Tax Time Has Arrived! Tips for Getting Ready for Your Tax Appointment

time for taxes
04 January 2025
David M Robson

Article Highlights:

  • It is time to gather your information for your tax appointment
  • Choosing your alternatives
  • · Sales of property
  • · Depreciation
  • · Where to Begin?
  • · Accuracy Even for Details
  • · Marital Status Change
  • · Dependents
  • · Some Transactions Deserve Special Treatment
  • · Sales of Stock or Other Property
  • · Gifted or Inherited Property
  • · Reinvested Dividends
  • · Sale of Home
  • · Purchase of a Home
  • · Home Energy-Related Expenditures
  • · Identity Theft
  • · Car Expenses
  • · Charitable Donations

You, like most taxpayers, probably dread the task of pulling together your records to prepare for your tax preparation appointment, but the effort usually pays off in the extra tax you might save! When you arrive at your appointment fully prepared, you’ll have more time to:

  • Consider every possible legal deduction;
  • Evaluate which income reporting and deductions are best suited to your situation;
  • Explore current law changes that affect your tax status;
  • Talk about tax-planning alternatives that could reduce your future tax liability.
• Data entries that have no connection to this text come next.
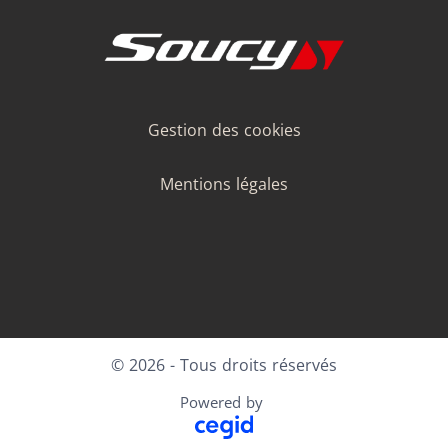
Gestion des cookies
Mentions légales
LinkedIn
Facebook
Instagram
Youtube
© 2026 - Tous droits réservés
Powered by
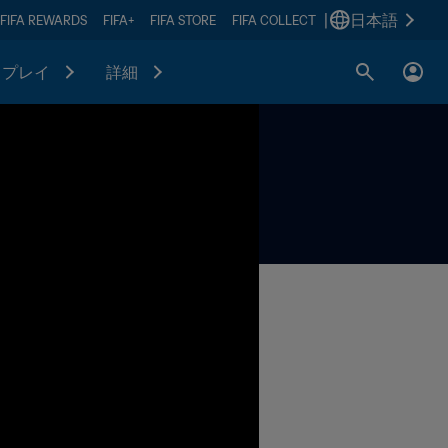
|
日本語
FIFA REWARDS
FIFA+
FIFA STORE
FIFA COLLECT
プレイ
詳細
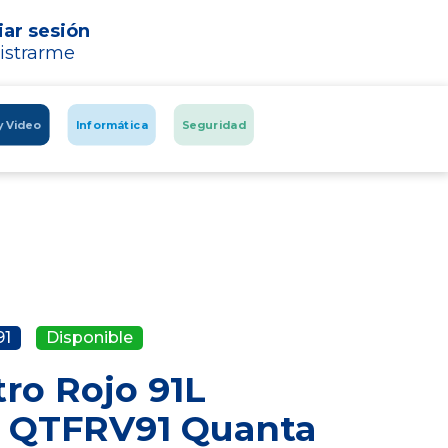
iar sesión
istrarme
y Video
Informática
Seguridad
91
Disponible
tro Rojo 91L
c QTFRV91 Quanta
Choosing Your Best Alternatives - The tax law allows a variety of methods of handling income and deductions on your return. Choices when preparing your return often affect not only the current year, but future returns as well. Topics these choices relate to include:

  • Sales of property - For the year in which you sell property and arrange the sale so that you receive payments on the sales contract over a period of years, you can sometimes choose between reporting the entire gain on the return for the sale year or over several years as you receive payments from the buyer.
  • Depreciation - When you purchase certain property used for business, generally the cost is written off (depreciated) over several years, but in some cases the cost can be deducted all in one year.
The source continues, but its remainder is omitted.